### Task to complete
Restate all of the data precisely, omitting nothing.

### Records to use
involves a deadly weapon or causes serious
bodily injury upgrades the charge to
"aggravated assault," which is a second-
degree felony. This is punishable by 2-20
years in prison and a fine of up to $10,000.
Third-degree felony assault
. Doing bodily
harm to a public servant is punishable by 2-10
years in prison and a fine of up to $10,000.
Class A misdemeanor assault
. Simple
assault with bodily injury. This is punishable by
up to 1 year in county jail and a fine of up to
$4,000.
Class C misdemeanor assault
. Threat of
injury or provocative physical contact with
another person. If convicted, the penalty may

### Task response
involves a deadly weapon or causes serious
bodily injury upgrades the charge to
"aggravated assault," which is a second-
degree felony. This is punishable by 2-20
years in prison and a fine of up to $10,000.
Third-degree felony assault
. Doing bodily
harm to a public servant is punishable by 2-10
years in prison and a fine of up to $10,000.
Class A misdemeanor assault
. Simple
assault with bodily injury. This is punishable by
up to 1 year in county jail and a fine of up to
$4,000.
Class C misdemeanor assault
. Threat of
injury or provocative physical contact with
another person. If convicted, the penalty may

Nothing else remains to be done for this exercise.